EXTRACTED DATA: Begin
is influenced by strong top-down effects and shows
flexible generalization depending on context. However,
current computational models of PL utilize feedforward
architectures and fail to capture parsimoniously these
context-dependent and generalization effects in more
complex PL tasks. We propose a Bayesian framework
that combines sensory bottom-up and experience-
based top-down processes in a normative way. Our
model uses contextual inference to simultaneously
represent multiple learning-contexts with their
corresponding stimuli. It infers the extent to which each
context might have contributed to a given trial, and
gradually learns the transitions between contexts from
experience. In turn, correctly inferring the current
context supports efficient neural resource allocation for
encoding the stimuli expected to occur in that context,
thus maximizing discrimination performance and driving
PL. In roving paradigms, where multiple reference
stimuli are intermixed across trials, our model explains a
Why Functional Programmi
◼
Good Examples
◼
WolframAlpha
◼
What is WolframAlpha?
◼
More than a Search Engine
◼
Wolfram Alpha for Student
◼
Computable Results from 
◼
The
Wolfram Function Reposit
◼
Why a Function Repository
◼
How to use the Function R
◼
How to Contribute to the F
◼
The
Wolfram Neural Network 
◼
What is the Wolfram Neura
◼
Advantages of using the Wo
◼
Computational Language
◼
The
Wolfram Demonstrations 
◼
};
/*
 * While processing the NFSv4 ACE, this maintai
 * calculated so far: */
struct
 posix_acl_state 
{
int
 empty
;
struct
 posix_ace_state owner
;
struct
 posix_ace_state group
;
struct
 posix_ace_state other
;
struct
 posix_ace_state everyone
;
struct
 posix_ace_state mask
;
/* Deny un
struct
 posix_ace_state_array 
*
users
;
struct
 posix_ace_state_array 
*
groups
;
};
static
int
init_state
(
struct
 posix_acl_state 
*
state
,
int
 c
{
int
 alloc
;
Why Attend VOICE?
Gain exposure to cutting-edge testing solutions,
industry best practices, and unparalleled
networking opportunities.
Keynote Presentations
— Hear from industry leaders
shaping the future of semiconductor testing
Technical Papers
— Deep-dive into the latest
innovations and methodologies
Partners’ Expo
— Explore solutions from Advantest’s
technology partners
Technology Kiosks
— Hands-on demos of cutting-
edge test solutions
EXTRACTED DATA: End
EXTRACTED DATA: Begin
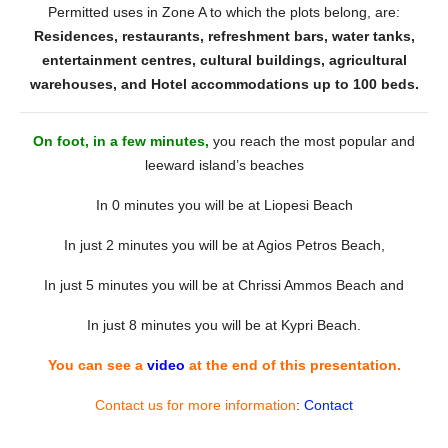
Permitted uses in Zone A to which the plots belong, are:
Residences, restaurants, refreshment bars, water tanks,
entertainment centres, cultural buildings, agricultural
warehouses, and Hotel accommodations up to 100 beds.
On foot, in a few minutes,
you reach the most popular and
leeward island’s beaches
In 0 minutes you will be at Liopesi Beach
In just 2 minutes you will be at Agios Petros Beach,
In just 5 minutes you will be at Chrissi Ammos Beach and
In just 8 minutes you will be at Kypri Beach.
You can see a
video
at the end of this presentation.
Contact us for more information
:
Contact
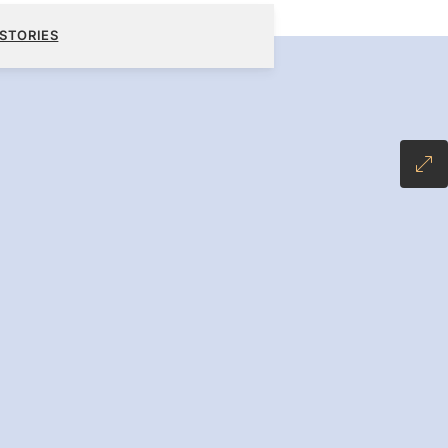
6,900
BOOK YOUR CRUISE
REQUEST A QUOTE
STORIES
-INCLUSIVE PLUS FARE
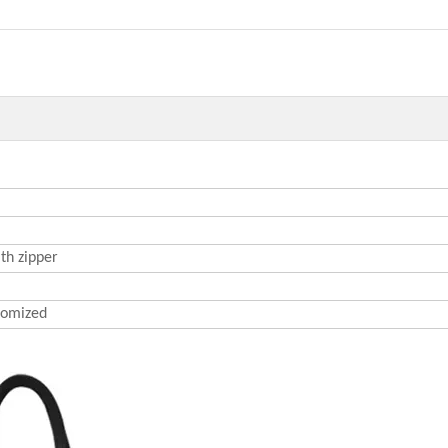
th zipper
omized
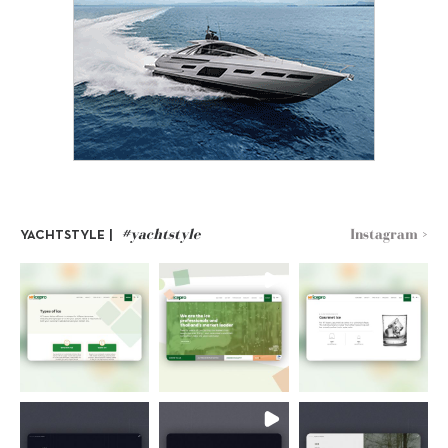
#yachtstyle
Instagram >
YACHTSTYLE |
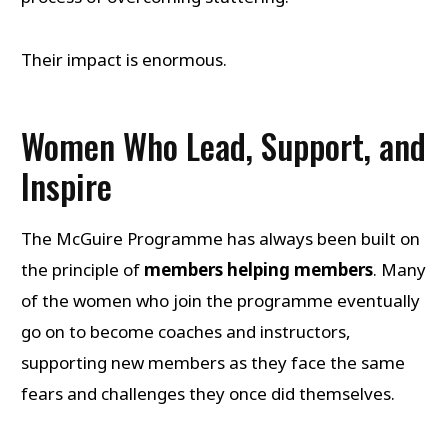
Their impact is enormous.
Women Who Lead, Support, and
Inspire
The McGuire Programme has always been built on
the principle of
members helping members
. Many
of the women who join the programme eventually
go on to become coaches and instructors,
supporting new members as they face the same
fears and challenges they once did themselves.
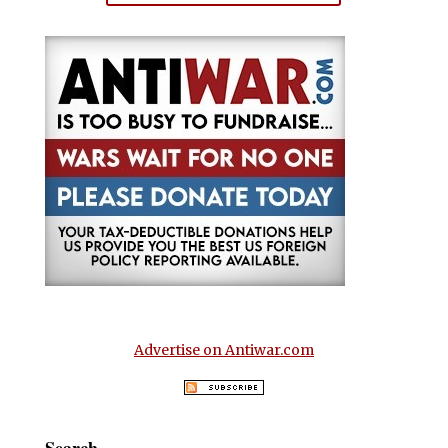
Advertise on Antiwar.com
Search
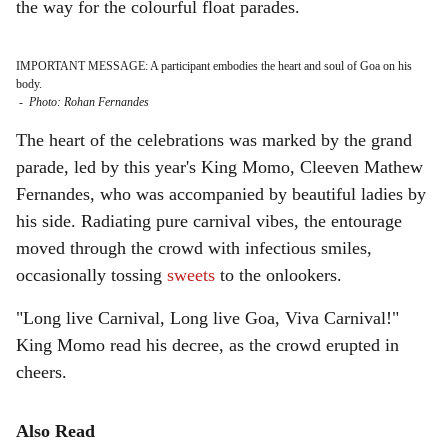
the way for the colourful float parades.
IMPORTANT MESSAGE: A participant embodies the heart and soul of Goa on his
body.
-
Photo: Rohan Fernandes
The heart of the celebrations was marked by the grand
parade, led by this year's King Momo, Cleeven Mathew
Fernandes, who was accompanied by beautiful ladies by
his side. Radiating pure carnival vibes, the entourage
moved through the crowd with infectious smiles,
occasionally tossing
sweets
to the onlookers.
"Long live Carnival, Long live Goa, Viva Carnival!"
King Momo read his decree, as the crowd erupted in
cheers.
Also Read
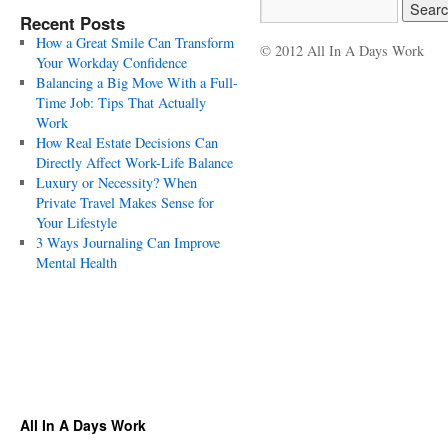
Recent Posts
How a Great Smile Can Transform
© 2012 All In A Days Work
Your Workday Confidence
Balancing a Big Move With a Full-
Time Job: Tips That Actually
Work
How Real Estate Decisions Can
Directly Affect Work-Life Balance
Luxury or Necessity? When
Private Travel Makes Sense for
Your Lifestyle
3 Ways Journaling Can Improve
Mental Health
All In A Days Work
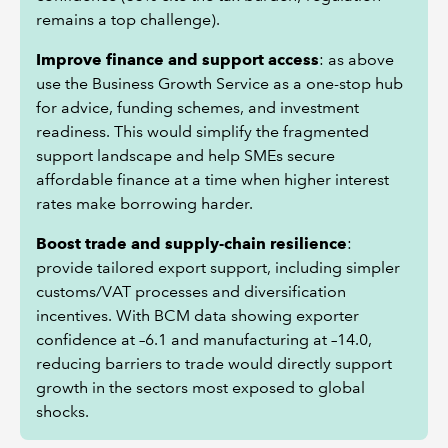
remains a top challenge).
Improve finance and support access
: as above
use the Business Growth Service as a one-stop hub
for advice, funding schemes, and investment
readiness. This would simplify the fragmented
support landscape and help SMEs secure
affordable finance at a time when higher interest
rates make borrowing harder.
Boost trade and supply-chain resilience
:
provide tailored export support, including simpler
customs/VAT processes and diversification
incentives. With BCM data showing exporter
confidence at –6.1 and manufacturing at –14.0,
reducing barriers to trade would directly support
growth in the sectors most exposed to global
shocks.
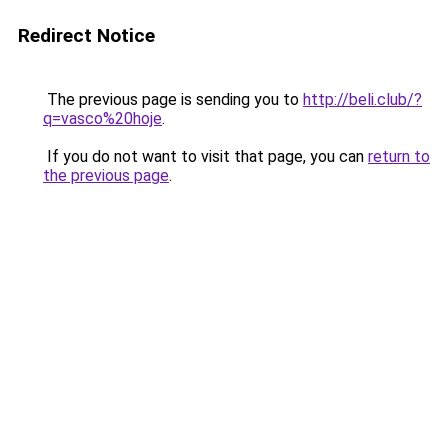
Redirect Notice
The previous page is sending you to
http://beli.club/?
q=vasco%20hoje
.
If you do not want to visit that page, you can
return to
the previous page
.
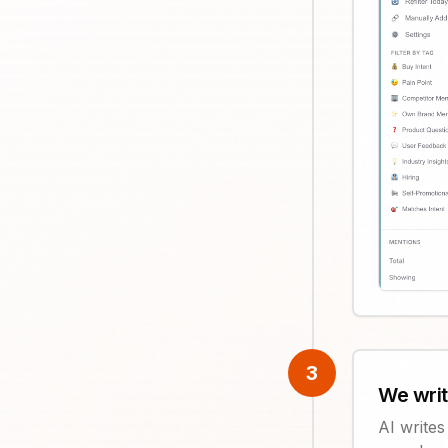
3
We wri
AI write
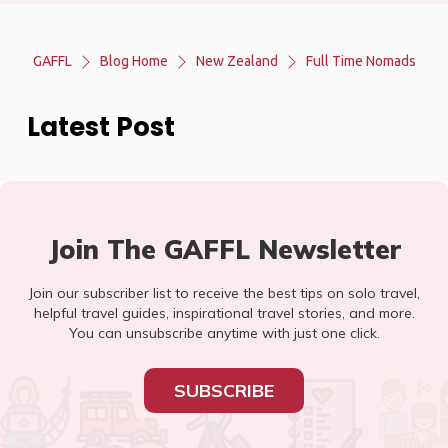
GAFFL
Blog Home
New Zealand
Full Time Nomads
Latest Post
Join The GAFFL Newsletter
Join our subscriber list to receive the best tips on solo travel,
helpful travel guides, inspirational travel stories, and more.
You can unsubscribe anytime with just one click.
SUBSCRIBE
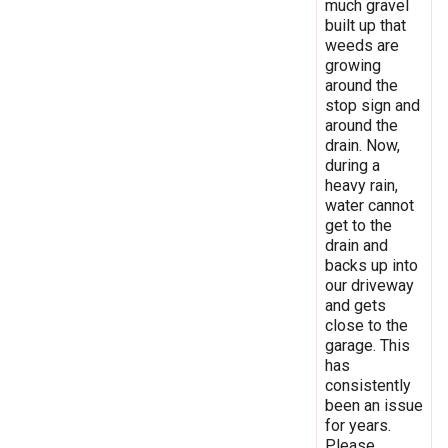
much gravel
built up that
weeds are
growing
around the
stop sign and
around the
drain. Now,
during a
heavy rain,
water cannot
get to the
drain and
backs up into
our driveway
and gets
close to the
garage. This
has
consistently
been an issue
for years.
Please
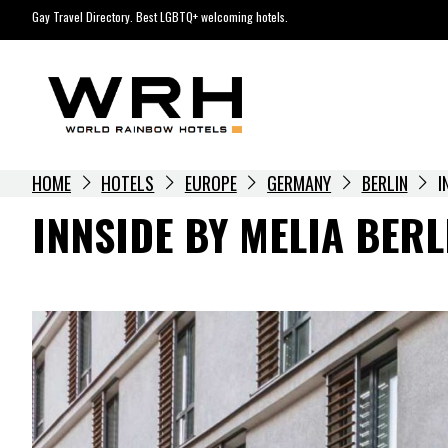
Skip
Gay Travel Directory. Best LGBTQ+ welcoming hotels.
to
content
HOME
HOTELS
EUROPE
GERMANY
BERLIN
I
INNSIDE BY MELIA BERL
EXTRACTED DATA: End
EXTRACTED DATA: Begin
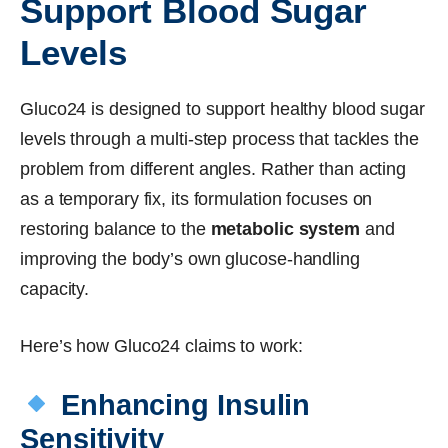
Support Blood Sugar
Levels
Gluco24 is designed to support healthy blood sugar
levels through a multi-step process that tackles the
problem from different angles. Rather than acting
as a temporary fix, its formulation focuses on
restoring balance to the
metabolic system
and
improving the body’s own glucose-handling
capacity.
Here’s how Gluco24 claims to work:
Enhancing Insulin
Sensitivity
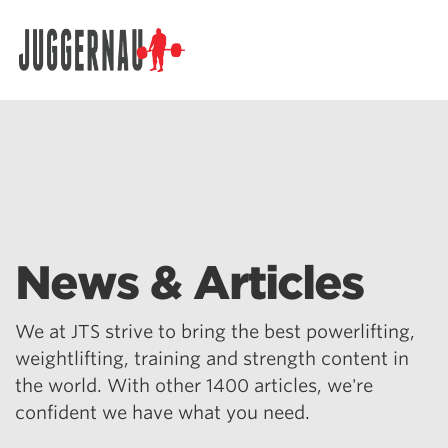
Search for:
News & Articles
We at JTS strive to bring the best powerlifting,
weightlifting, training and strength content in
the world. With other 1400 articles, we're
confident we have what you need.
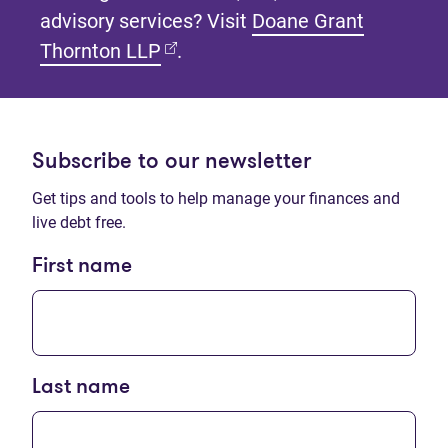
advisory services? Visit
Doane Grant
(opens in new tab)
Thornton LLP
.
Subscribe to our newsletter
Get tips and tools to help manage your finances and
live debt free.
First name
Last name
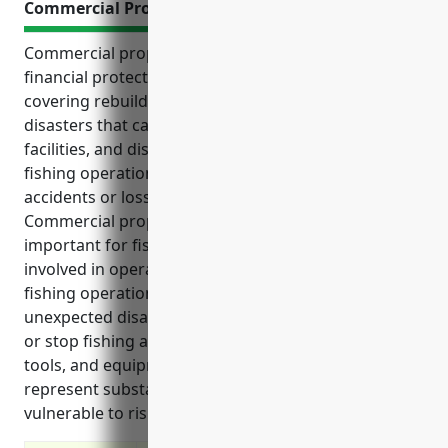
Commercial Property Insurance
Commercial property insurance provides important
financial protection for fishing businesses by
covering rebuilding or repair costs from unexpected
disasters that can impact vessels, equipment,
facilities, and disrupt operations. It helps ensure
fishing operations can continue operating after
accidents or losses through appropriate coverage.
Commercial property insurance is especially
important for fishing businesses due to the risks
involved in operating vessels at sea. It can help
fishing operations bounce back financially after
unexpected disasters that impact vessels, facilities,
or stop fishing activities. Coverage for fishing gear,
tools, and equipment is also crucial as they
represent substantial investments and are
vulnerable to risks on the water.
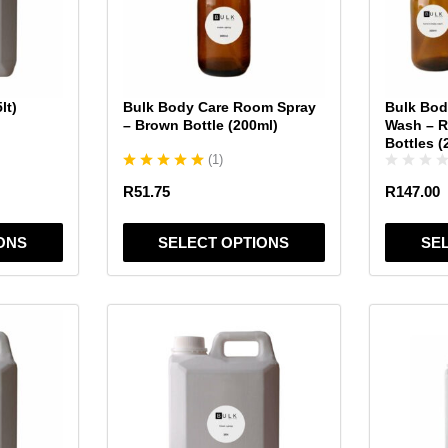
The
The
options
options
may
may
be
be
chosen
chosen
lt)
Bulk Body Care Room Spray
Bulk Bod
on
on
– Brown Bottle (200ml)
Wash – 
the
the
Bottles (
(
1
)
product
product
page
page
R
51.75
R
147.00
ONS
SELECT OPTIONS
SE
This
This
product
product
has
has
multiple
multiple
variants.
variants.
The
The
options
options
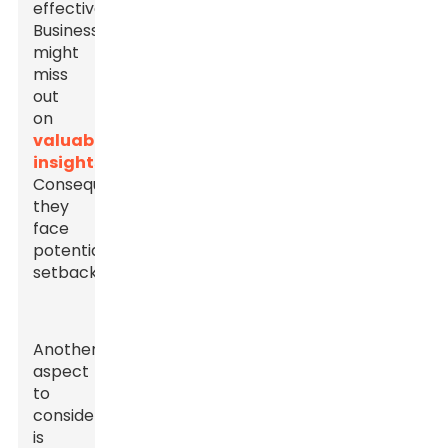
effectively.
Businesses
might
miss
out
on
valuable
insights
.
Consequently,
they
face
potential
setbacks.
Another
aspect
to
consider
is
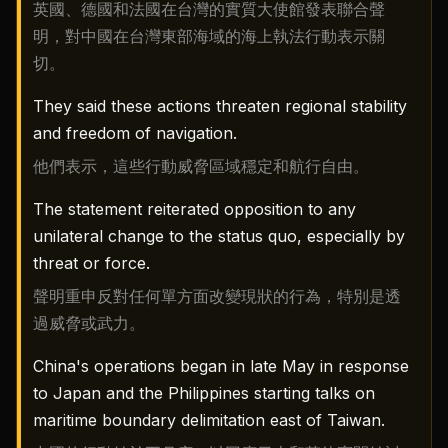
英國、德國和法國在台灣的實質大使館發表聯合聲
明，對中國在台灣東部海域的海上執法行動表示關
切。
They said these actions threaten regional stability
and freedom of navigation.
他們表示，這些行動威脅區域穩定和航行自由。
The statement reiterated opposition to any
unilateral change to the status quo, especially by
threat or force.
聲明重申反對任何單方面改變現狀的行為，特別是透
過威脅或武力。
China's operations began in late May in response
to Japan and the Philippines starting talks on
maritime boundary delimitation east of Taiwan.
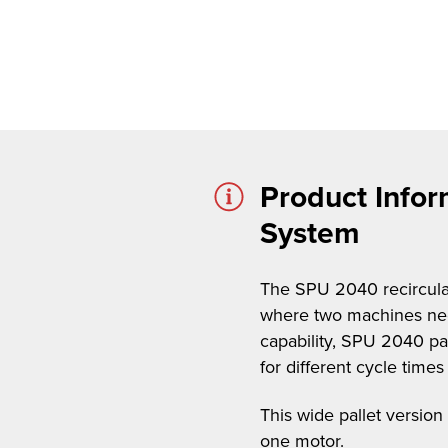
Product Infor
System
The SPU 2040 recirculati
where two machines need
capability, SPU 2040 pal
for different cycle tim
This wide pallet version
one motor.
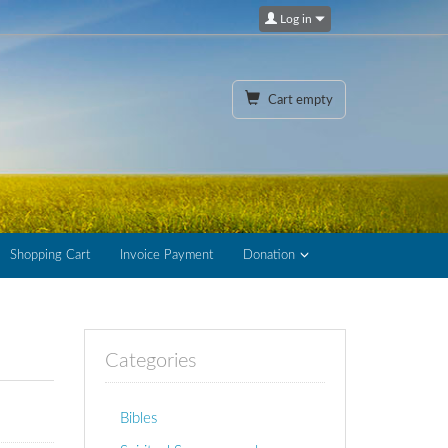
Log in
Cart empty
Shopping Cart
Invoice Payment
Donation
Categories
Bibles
EXTRACTED DATA: End
PROBLEM DETAILS:
Look through the data above. Copy every line with the string "Improve" in it.

OUTPUT OF THE EXERCISE:
3 Ways Journaling Can Improve
Improve finance and support access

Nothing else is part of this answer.